[[ Records supplied, beginning ]]

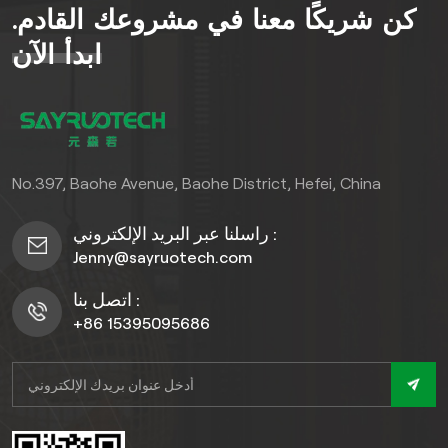
كن شريكًا معنا في مشروعك القادم.
معيشتك الخارجية مع أرضياتنا
الخشبية الصلبة من WPC اليوم.
ابدأ الآن
No.397, Baohe Avenue, Baohe District, Hefei, China
راسلنا عبر البريد الإلكتروني :
Jenny@sayruotech.com
اتصل بنا :
+86 15395095686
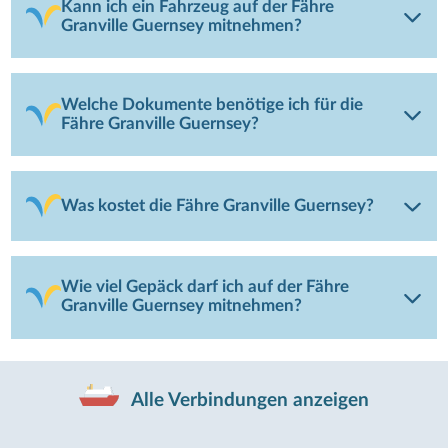
Kann ich ein Fahrzeug auf der Fähre
Granville Guernsey mitnehmen?
Welche Dokumente benötige ich für die
Fähre Granville Guernsey?
Was kostet die Fähre Granville Guernsey?
Wie viel Gepäck darf ich auf der Fähre
Granville Guernsey mitnehmen?
Alle Verbindungen anzeigen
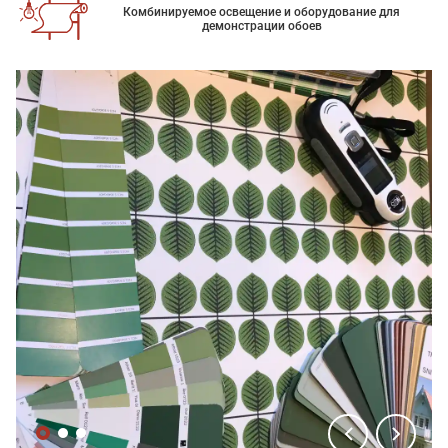
Комбинируемое освещение и оборудование для
демонстрации обоев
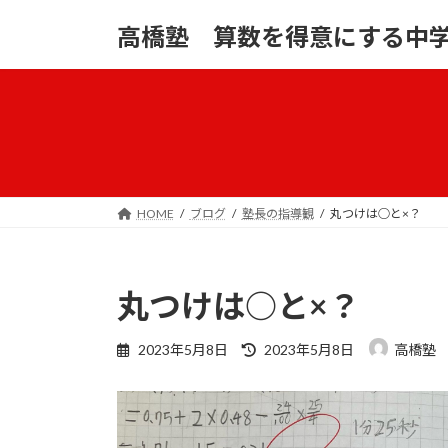
コ
ナ
高橋塾 算数を得意にする中
ン
ビ
テ
ゲ
ン
ー
ツ
シ
へ
ョ
ス
ン
キ
に
ッ
移
HOME
ブログ
塾長の指導観
丸つけは○と×？
プ
動
丸つけは○と×？
最
2023年5月8日
2023年5月8日
高橋塾
終
更
新
日
時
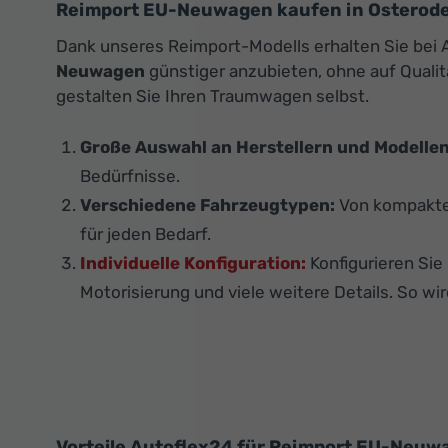
Reimport EU-Neuwagen kaufen in Osterode a
Dank unseres Reimport-Modells erhalten Sie bei A
Neuwagen
günstiger anzubieten, ohne auf Qualit
gestalten Sie Ihren Traumwagen selbst.
Große Auswahl an Herstellern und Modellen
Bedürfnisse.
Verschiedene Fahrzeugtypen:
Von kompakten
für jeden Bedarf.
Individuelle Konfiguration:
Konfigurieren Si
Motorisierung und viele weitere Details. So wir
Vorteile Autoflex24 für Reimport EU-Neuw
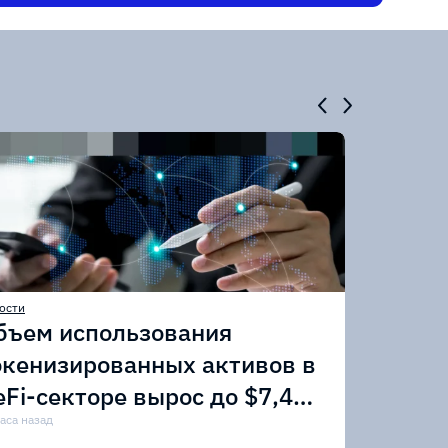
ости
бъем использования
окенизированных активов в
eFi-секторе вырос до $7,4
лрд
часа назад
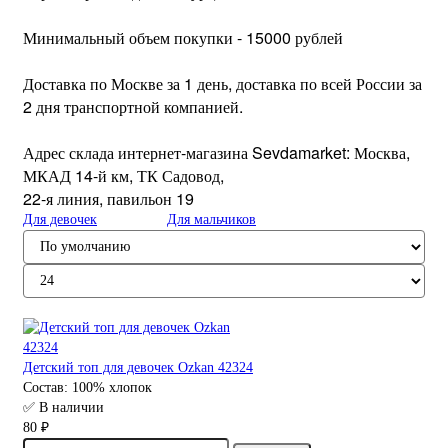
Минимальный объем покупки - 15000 рублей
Доставка по Москве за 1 день, доставка по всей России за
2 дня транспортной компанией.
Адрес склада интернет-магазина Sevdamarket: Москва,
МКАД 14-й км, ТК Садовод,
22-я линия, павильон 19
Для девочек
Для мальчиков
Детский топ для девочек Ozkan 42324
Состав:
100% хлопок
✅ В наличии
80 ₽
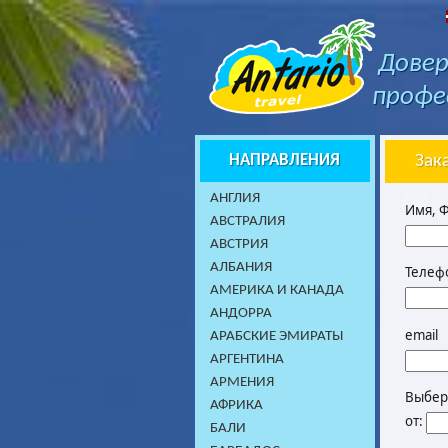
Довер
профе
НАПРАВЛЕНИЯ
Зак
AНГЛИЯ
Имя, 
АВСТРАЛИЯ
АВСТРИЯ
АЛБАНИЯ
Телеф
АМЕРИКА И КАНАДА
АНДОРРА
email
АРАБСКИЕ ЭМИРАТЫ
АРГЕНТИНА
АРМЕНИЯ
Выбери
АФРИКА
от:
БАЛИ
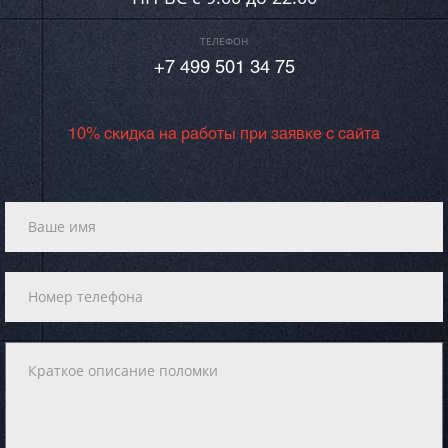
ТЕЛЕФОН
+7 499 501 34 75
10% скидка на работы при заявке с сайта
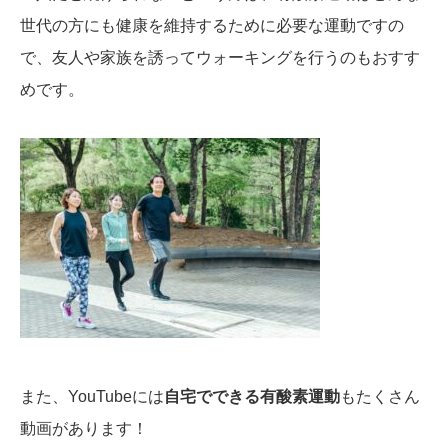
世代の方にも健康を維持するために必要な運動ですの
で、友人や家族を誘ってウォーキングを行うのもおすす
めです。
また、YouTubeには
自宅でできる有酸素運動
もたくさん
動画があります！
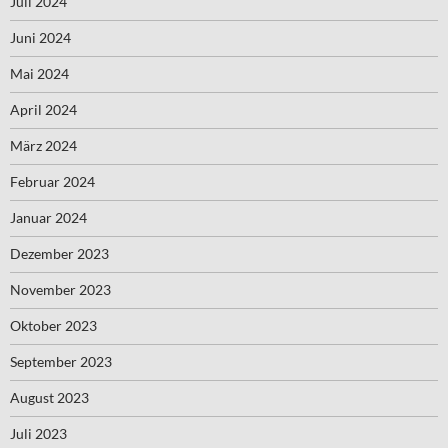
Juli 2024
Juni 2024
Mai 2024
April 2024
März 2024
Februar 2024
Januar 2024
Dezember 2023
November 2023
Oktober 2023
September 2023
August 2023
Juli 2023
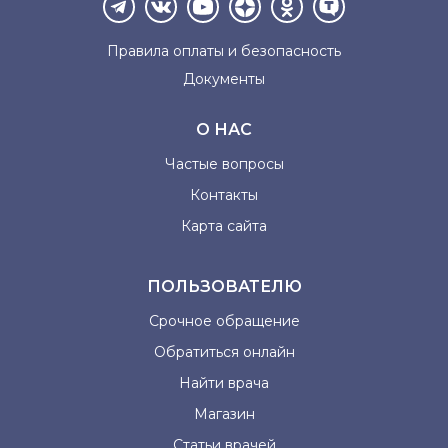
Правила оплаты и
безопасность
Документы
О НАС
Частые вопросы
Контакты
Карта сайта
ПОЛЬЗОВАТЕЛЮ
Срочное обращение
Обратиться онлайн
Найти врача
Магазин
Статьи врачей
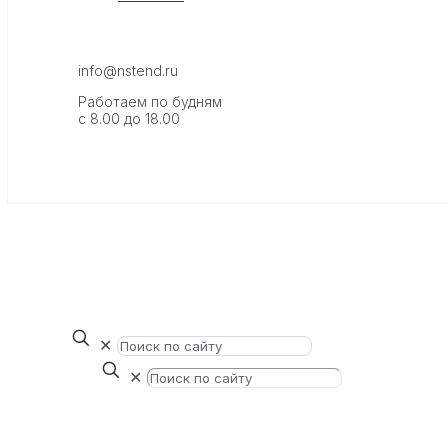
info@nstend.ru
Работаем по будням
с 8.00 до 18.00
✕
✕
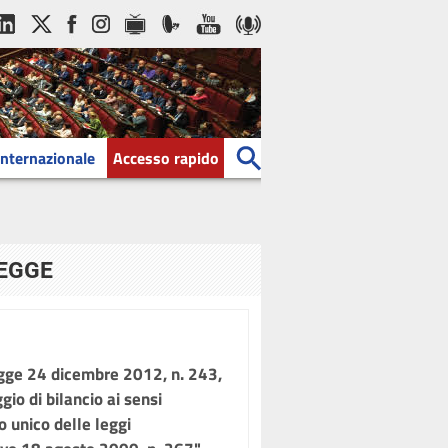
Internazionale
Accesso rapido
LEGGE
ge 24 dicembre 2012, n. 243,
gio di bilancio ai sensi
o unico delle leggi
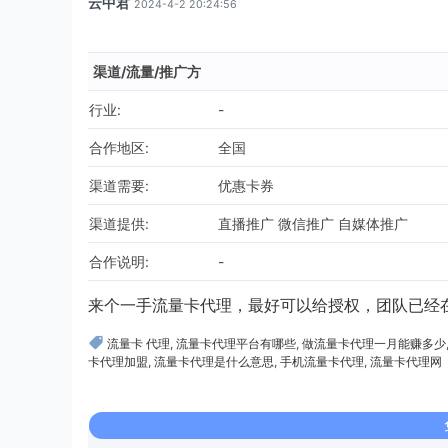
云中君
2024-4-2 20:24:56
渠道/流量/推广方
行业:
-
合作地区:
全国
渠道需要:
优惠卡券
渠道提供:
直播推广 微信推广 自媒体推广
合作说明:
-
来个一手流量卡代理，最好可以给授权，团队已经
流量卡 代理
,
流量卡代理平台有哪些
,
做流量卡代理一月能赚多少
卡代理加盟
,
流量卡代理是什么意思
,
手机流量卡代理
,
流量卡代理网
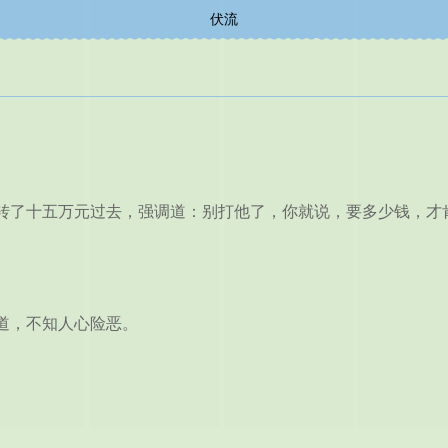
伏流
了十五万元过去，强调道：别打他了，你就说，要多少钱，才
道，不知人心险恶。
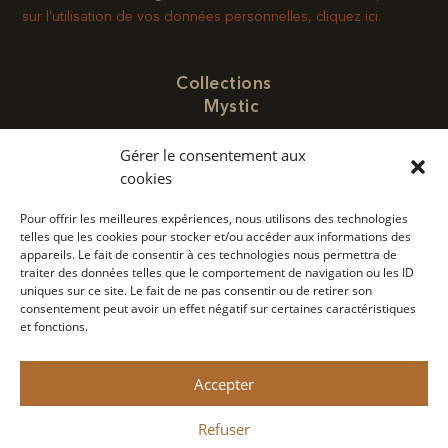
sur l’utilisation de vos données personnelles, cliquez ici.
Collections
Mystic
Poivre
Gérer le consentement aux
Cocktails
cookies
Nous trouver
Pour offrir les meilleures expériences, nous utilisons des technologies
telles que les cookies pour stocker et/ou accéder aux informations des
Contact
appareils. Le fait de consentir à ces technologies nous permettra de
Concept
traiter des données telles que le comportement de navigation ou les ID
uniques sur ce site. Le fait de ne pas consentir ou de retirer son
Politique de confidentialité
consentement peut avoir un effet négatif sur certaines caractéristiques
et fonctions.
Mention légale
Accepter
Monin 2022 Tous droits réservés
Refuser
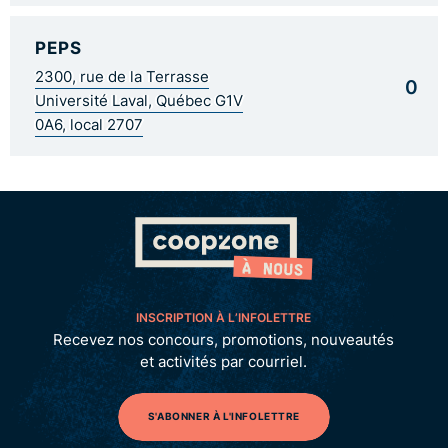
PEPS
2300, rue de la Terrasse
0
Université Laval, Québec G1V
0A6, local 2707
INSCRIPTION À L’INFOLETTRE
Recevez nos concours, promotions, nouveautés
et activités par courriel.
S'ABONNER À L'INFOLETTRE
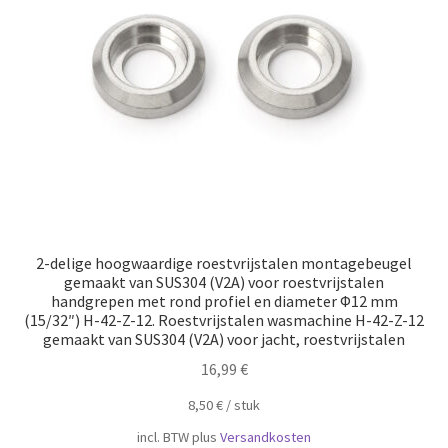
Scheepvaart
2-delige hoogwaardige roestvrijstalen montagebeugel
gemaakt van SUS304 (V2A) voor roestvrijstalen
handgrepen met rond profiel en diameter Φ12 mm
(15/32″) H-42-Z-12. Roestvrijstalen wasmachine H-42-Z-12
gemaakt van SUS304 (V2A) voor jacht, roestvrijstalen
16,99
€
8,50
€
/
​​stuk
incl. BTW
plus
Versandkosten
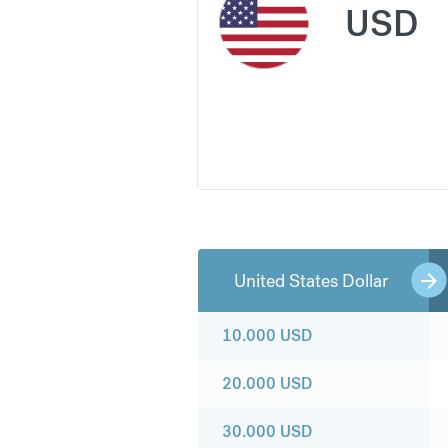
USD
United States Dollar
10.000
USD
20.000
USD
30.000
USD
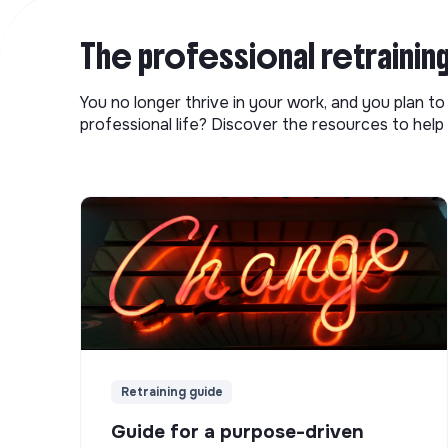
The professional retrainin
You no longer thrive in your work, and you plan t
professional life? Discover the resources to help 
Retraining guide
Guide for a purpose-driven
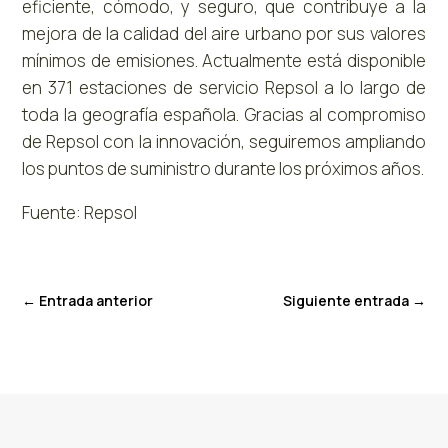
eficiente, cómodo, y seguro, que contribuye a la
mejora de la calidad del aire urbano por sus valores
mínimos de emisiones. Actualmente está disponible
en 371 estaciones de servicio Repsol a lo largo de
toda la geografía española. Gracias al compromiso
de Repsol con la innovación, seguiremos ampliando
los puntos de suministro durante los próximos años.
Fuente: Repsol
←
Entrada anterior
Siguiente entrada
→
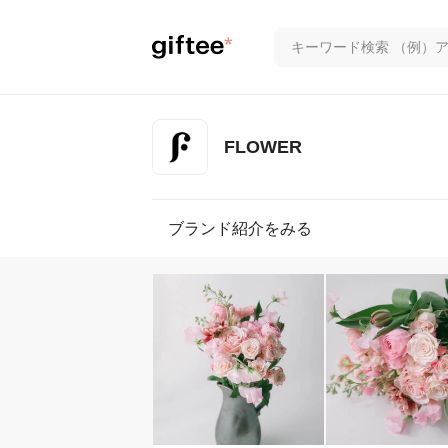
FLOWER
ブランド紹介をみる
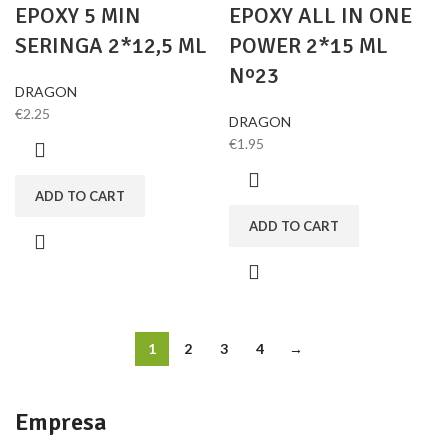
EPOXY 5 MIN
EPOXY ALL IN ONE
SERINGA 2*12,5 ML
POWER 2*15 ML
Nº23
DRAGON
€
2.25
DRAGON
€
1.95
ADD TO CART
ADD TO CART
1
2
3
4
→
Empresa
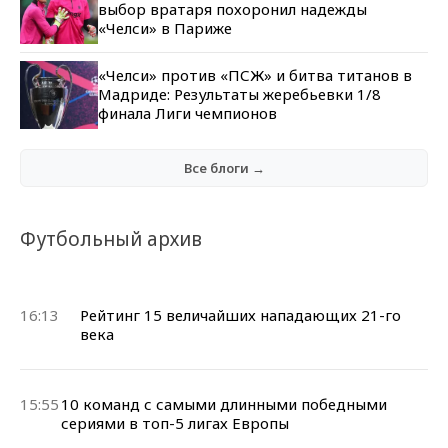
выбор вратаря похоронил надежды
«Челси» в Париже
«Челси» против «ПСЖ» и битва титанов в
Мадриде: Результаты жеребьевки 1/8
финала Лиги чемпионов
Все блоги →
Футбольный архив
16:13
Рейтинг 15 величайших нападающих 21-го
века
15:55
10 команд с самыми длинными победными
сериями в топ-5 лигах Европы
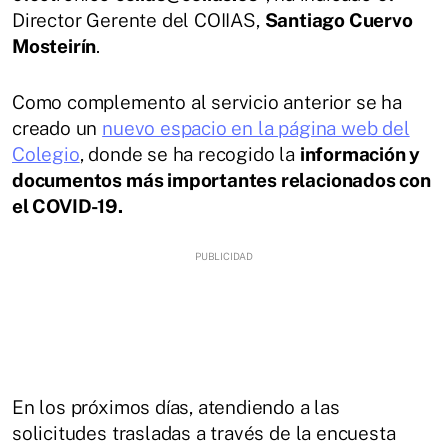
Director Gerente del COIIAS,
Santiago Cuervo
Mosteirín
.
Como complemento al servicio anterior se ha
creado un
nuevo espacio en la página web del
Colegio
, donde se ha recogido la
información y
documentos más importantes relacionados con
el COVID-19.
En los próximos días, atendiendo a las
solicitudes trasladas a través de la encuesta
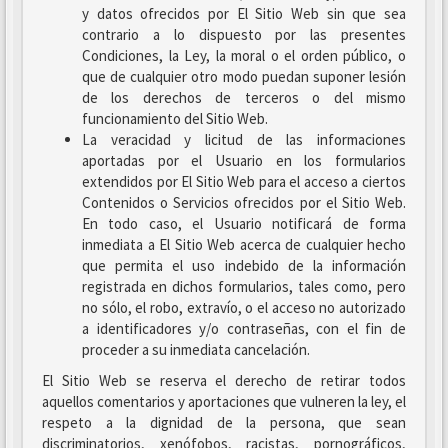
y datos ofrecidos por El Sitio Web sin que sea
contrario a lo dispuesto por las presentes
Condiciones, la Ley, la moral o el orden público, o
que de cualquier otro modo puedan suponer lesión
de los derechos de terceros o del mismo
funcionamiento del Sitio Web.
La veracidad y licitud de las informaciones
aportadas por el Usuario en los formularios
extendidos por El Sitio Web para el acceso a ciertos
Contenidos o Servicios ofrecidos por el Sitio Web.
En todo caso, el Usuario notificará de forma
inmediata a El Sitio Web acerca de cualquier hecho
que permita el uso indebido de la información
registrada en dichos formularios, tales como, pero
no sólo, el robo, extravío, o el acceso no autorizado
a identificadores y/o contraseñas, con el fin de
proceder a su inmediata cancelación.
El Sitio Web se reserva el derecho de retirar todos
aquellos comentarios y aportaciones que vulneren la ley, el
respeto a la dignidad de la persona, que sean
discriminatorios, xenófobos, racistas, pornográficos,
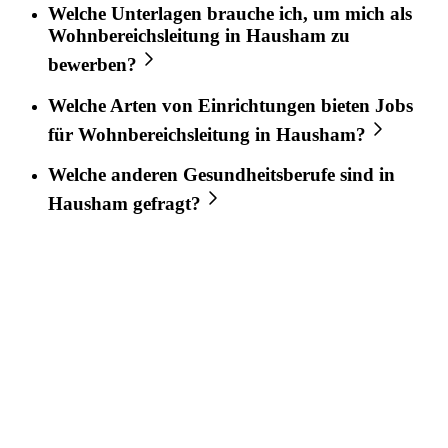
Welche Unterlagen brauche ich, um mich als
Wohnbereichsleitung
in
Hausham
zu
bewerben?
Welche Arten von Einrichtungen bieten Jobs
für
Wohnbereichsleitung
in
Hausham
?
Welche anderen Gesundheitsberufe sind in
Hausham
gefragt?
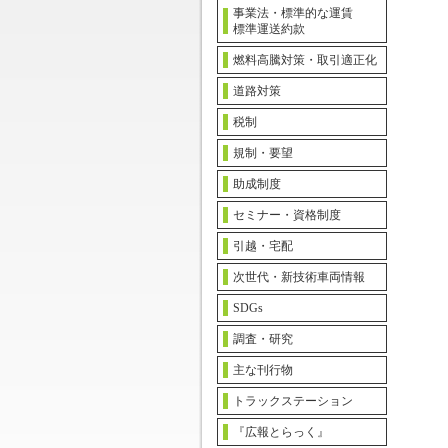
事業法・標準的な運賃
標準運送約款
燃料高騰対策・取引適正化
道路対策
税制
規制・要望
助成制度
セミナー・資格制度
引越・宅配
次世代・新技術車両情報
SDGs
調査・研究
主な刊行物
トラックステーション
『広報とらっく』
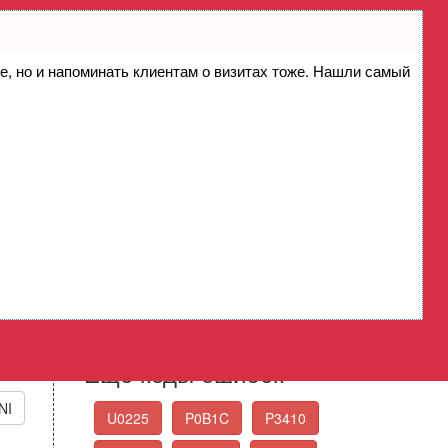
ие, но и напоминать клиентам о визитах тоже. Нашли самый
олостой ход, банк 2
f Idle Bank 2
Стандартные коды
ошибок OBD-II
Выберите нужный код ошибки из списка
Еще коды ошибок
NI
U0225
P0B1C
P3410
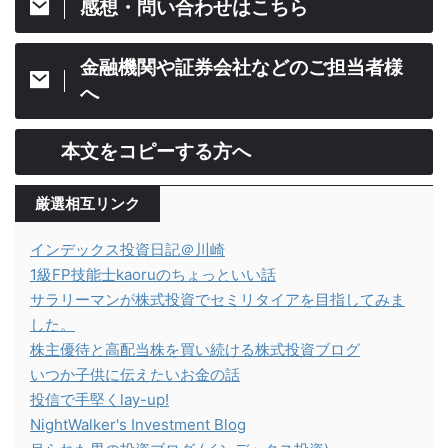
感想・問い合わせはこちら
金融機関や証券会社などのご担当者様
へ
本文をコピーする方へ
厳選相互リンク
インデックス投資日記＠川崎
1級FP技能士kaoruのちょっといい話
サラリーマンが株式投資でセミリタイアを目指してみま
した。
株主優待と高配当株を買い続ける株式投資ブログ
いつか子供に伝えたいお金の話
投信で手堅くlay-up!
NightWalker's Investment Blog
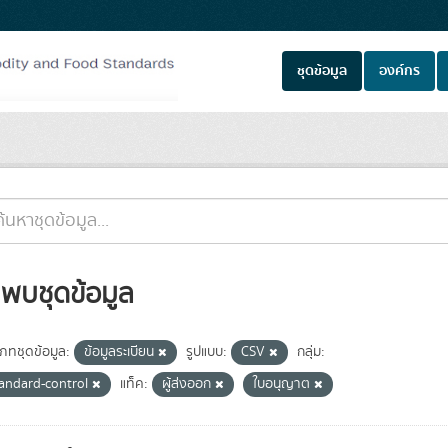
ชุดข้อมูล
องค์กร
่พบชุดข้อมูล
เภทชุดข้อมูล:
ข้อมูลระเบียน
รูปแบบ:
CSV
กลุ่ม:
tandard-control
แท็ค:
ผู้ส่งออก
ใบอนุญาต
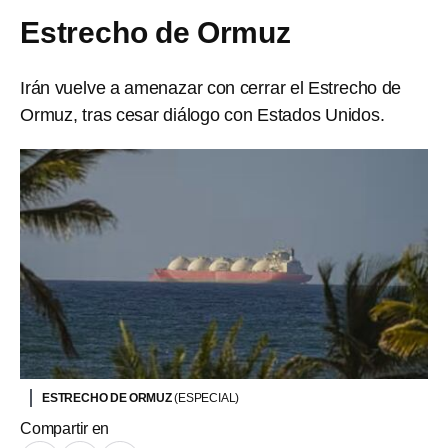
Estrecho de Ormuz
Irán vuelve a amenazar con cerrar el Estrecho de
Ormuz, tras cesar diálogo con Estados Unidos.
ESTRECHO DE ORMUZ
(ESPECIAL)
Compartir en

[[ Records supplied, end ]]

(Exercise prompt) Write out exactly and only the lines that run from the start of the data above through the line containing "Wie viel Gepäck darf ich auf der Fähre", leaving the pictures out.

(Completed exercise)
كن شريكًا معنا في مشروعك القادم.
معيشتك الخارجية مع أرضياتنا
الخشبية الصلبة من WPC اليوم.
ابدأ الآن
No.397, Baohe Avenue, Baohe District, Hefei, China
راسلنا عبر البريد الإلكتروني :
Jenny@sayruotech.com
اتصل بنا :
+86 15395095686
Kann ich ein Fahrzeug auf der Fähre
Granville Guernsey mitnehmen?
Welche Dokumente benötige ich für die
Fähre Granville Guernsey?
Was kostet die Fähre Granville Guernsey?
Wie viel Gepäck darf ich auf der Fähre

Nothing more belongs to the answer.